Although these legends of soul-grabbing black cats exist, there are those who are flipping the script with stories that feature the black cat as the hero instead of the villain. One heart-wrenching example is Neil Gaiman’s “The Price,” a short story that appears in “Smoke and Mirrors.” This time, a black cat is an angel who actually protects the narrator from the devil each night, unbeknownst to the narrator, until he waits up one night to see where the cat’s mysterious injuries come from. The black cat in this story was actually based on a feral cat who kept visiting Gaiman’s house and mingling with the other stray cats he took in. This black cat was the size of a small mountain lion, according to Gaiman. He eventually found a home with a woman who fell in love with him, so his story has a happy ending.
Black Cats in Shelters
Unfortunately, not all black cats’ stories are uplifting, especially when it comes to those in shelters. Some rescue workers believe these raven beauties are half as likely to be adopted than other cats, and that they are the first to be euthanized, perhaps because there are simply more of them entering the shelters. Whatever the reasons, they’ve led to the creation of special days that celebrate these stunning felines, including National Black Cat Appreciation Day on August 17th in the U.S., and National Black Cat Day in late October in the U.K. (founded by Cats Protection). On these days, shelters usually reduce or drop the adoption fee for black cats. This also happens on Black Friday, and black cats are promoted during Adopt a Less Adoptable Pet Week that was started by Petfinder.com, and occurs in the third week of September.
More Than Meets the Fur
So what’s so special about a black cat? For starters, they aren’t all just one color. A cat who seems to be solid black may actually be one of several tones—coal black, grayish black or brownish black. “Solid” black color cats must have a black cat parent who passes on the dominant black cat gene, and they must also have the recessive gene that creates a solid color and represses the tabby pattern. There are 22 cat breeds that can have solid black coats, according to the Cat Fanciers’ Association, and there’s one really unique breed that is exclusively black—the sleek and chic Bombay. Fun fact: If your black cat is a daily sunbather, her fur can actually fade or “rust,” because the black fur pigment is pretty fragile. Check out your kitty’s fur next time she’s stretched out in her favorite sunny spot and see if there’s a reddish-brown tinge.
Be a Black Cat Advocate
Whether or not you’re lucky enough to own a black cat, there are simple things you can do to help out these exquisite felines. Here’s a list of quick and easy ideas:
• Contact a local animal shelter, especially around Halloween, to help out with efforts to adopt out black cats.

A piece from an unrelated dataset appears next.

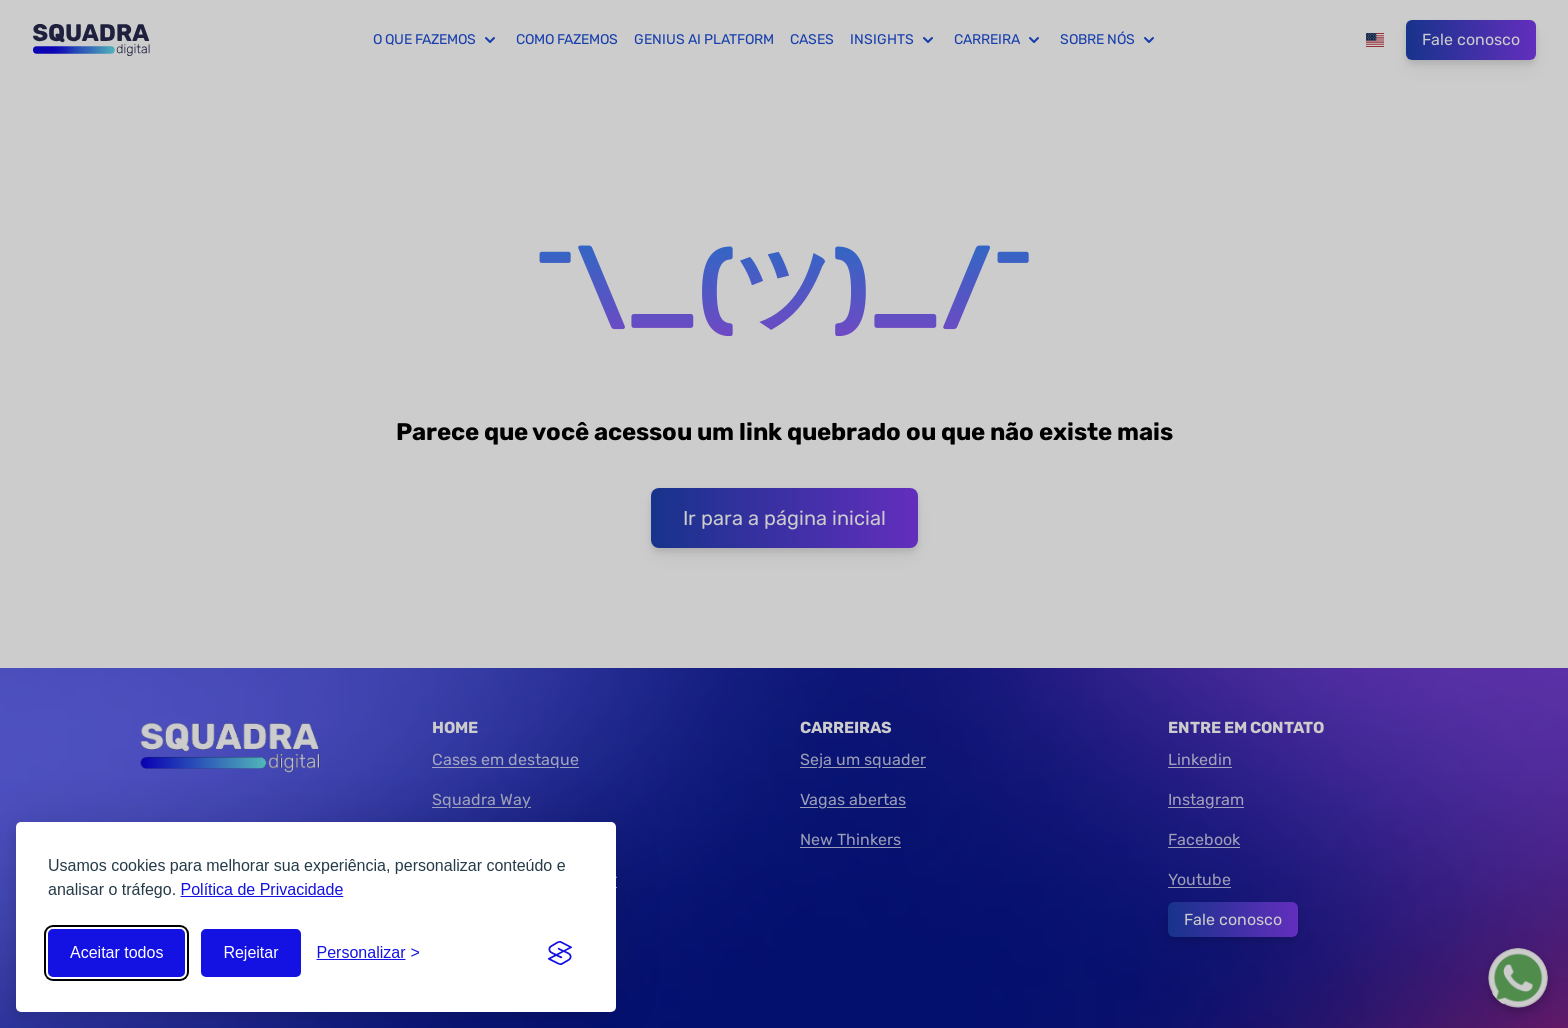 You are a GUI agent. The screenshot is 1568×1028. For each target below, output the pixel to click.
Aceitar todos (116, 952)
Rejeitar (250, 952)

• Become a black cat foster parent—ask your local shelter specifically for black cats or any cat or dog that’s been there the longest.
• Donate to cat rescues, or those that are dedicated to black cats, such as blackcatrescue.com.
• Follow social media pages reserved for black cats, and share pics of adoptable black cats.
• Keep your black cat inside on or near Halloween for their safety.
Although black cats haven’t had great press over the years, fishermen have long regarded them as bringers of good luck, and this is true in the U.K., too. It’s time to get on board and share our love of the black cat!